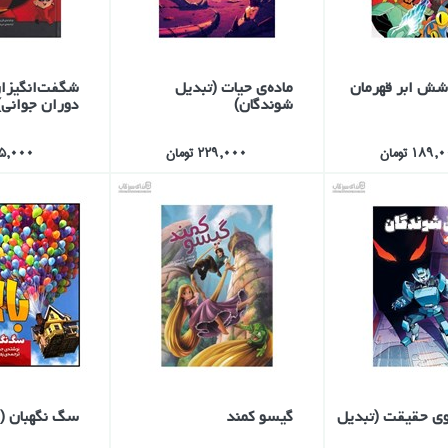
شش ابر قهرمان
ماده‌ي حيات (تبديل
شگفت‌انگيزا
شوندگان)
دوران جواني)
189 تومان
229,000 تومان
155,000 ت
ي حقيقت (تبديل
گيسو كمند
سگ نگهبان (با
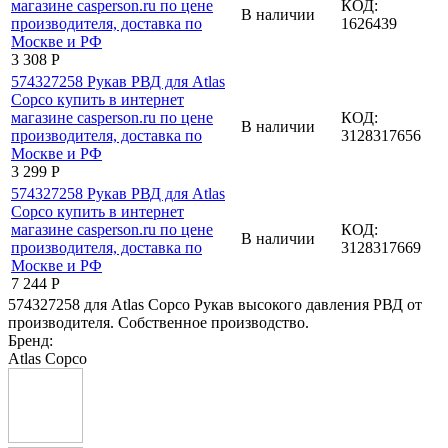
КОД:
В наличии
1626439
3 308
Р
КОД:
В наличии
3128317656
3 299
Р
КОД:
В наличии
3128317669
7 244
Р
574327258 для Atlas Copco Рукав высокого давления РВД от
производителя. Собственное производство.
Бренд:
Atlas Copco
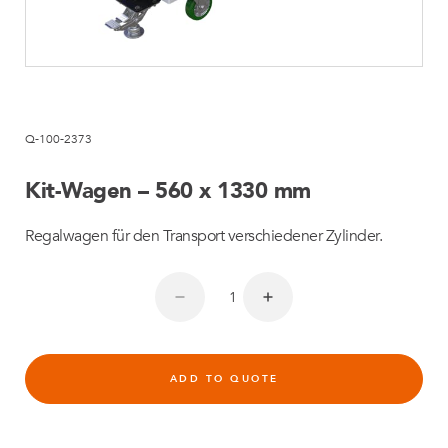
Q-100-2373
Kit-Wagen – 560 x 1330 mm
Regalwagen für den Transport verschiedener Zylinder.
ADD TO QUOTE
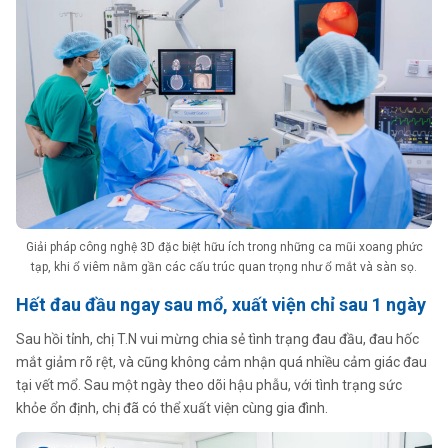
Giải pháp công nghệ 3D đặc biệt hữu ích trong những ca mũi xoang phức
tạp, khi ổ viêm nằm gần các cấu trúc quan trọng như ổ mắt và sàn sọ.
Hết đau đầu ngay sau mổ, xuất viện chỉ sau 1 ngày
Sau hồi tỉnh, chị T.N vui mừng chia sẻ tình trạng đau đầu, đau hốc
mắt giảm rõ rệt, và cũng không cảm nhận quá nhiều cảm giác đau
tại vết mổ. Sau một ngày theo dõi hậu phẫu, với tình trạng sức
khỏe ổn định, chị đã có thể xuất viện cùng gia đình.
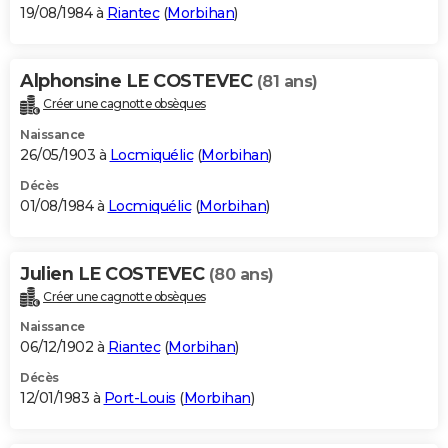
19/08/1984 à
Riantec
(
Morbihan
)
Alphonsine LE COSTEVEC
(81 ans)
Créer une cagnotte obsèques
Naissance
26/05/1903 à
Locmiquélic
(
Morbihan
)
Décès
01/08/1984 à
Locmiquélic
(
Morbihan
)
Julien LE COSTEVEC
(80 ans)
Créer une cagnotte obsèques
Naissance
06/12/1902 à
Riantec
(
Morbihan
)
Décès
12/01/1983 à
Port-Louis
(
Morbihan
)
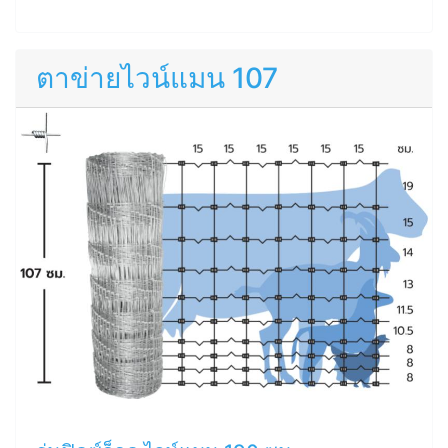
ตาข่ายไวน์แมน 107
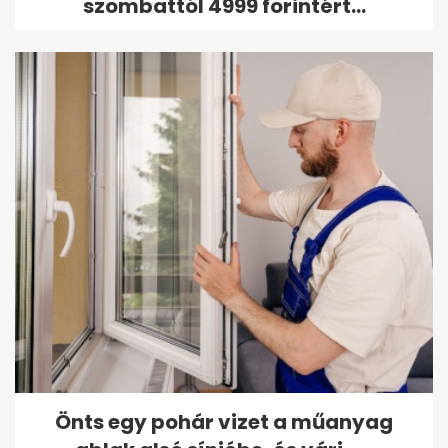
szombattól 4999 forintért...
Önts egy pohár vizet a műanyag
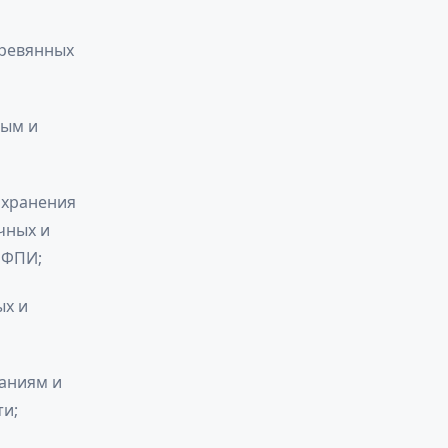
еревянных
лым и
 хранения
чных и
 ФПИ;
ых и
даниям и
и;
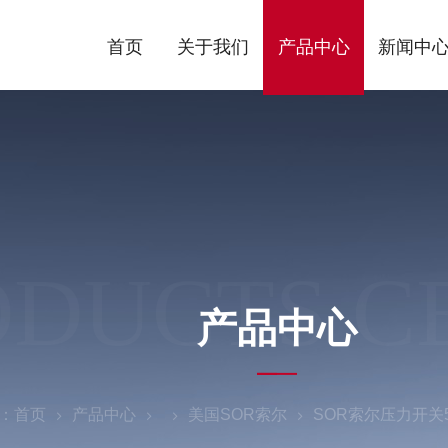
首页
关于我们
产品中心
新闻中
ODUCTS C
产品中心
：
首页
产品中心
美国SOR索尔
SOR索尔压力开关54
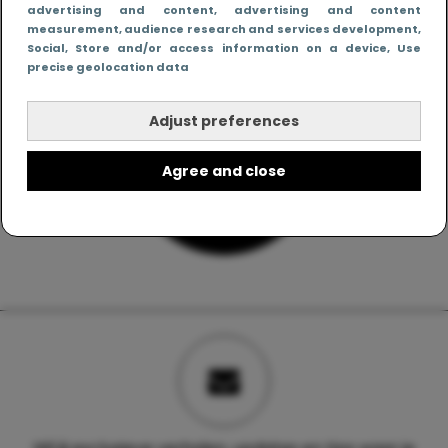
advertising and content, advertising and content
measurement, audience research and services development
,
Social
, Store and/or access information on a device
, Use
precise geolocation data
Adjust preferences
Agree and close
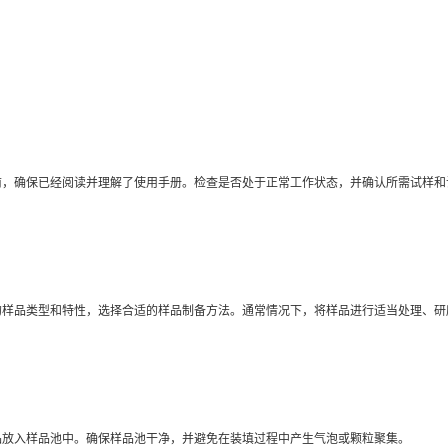
确保已经阅读并理解了使用手册。检查是否处于正常工作状态，并确认所需试样和
品类型和特性，选择合适的样品制备方法。通常情况下，将样品进行适当处理、研
入样品池中。确保样品池干净，并避免在装填过程中产生气泡或颗粒聚集。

◆ ◆ ◆ ◆ ◆ ◆ ◆

Show every line from the entries above in which the word "trạng" appears.

> _ANSWER AREA_
Sau hồi tỉnh, chị T.N vui mừng chia sẻ tình trạng đau đầu, đau hốc
tại vết mổ. Sau một ngày theo dõi hậu phẫu, với tình trạng sức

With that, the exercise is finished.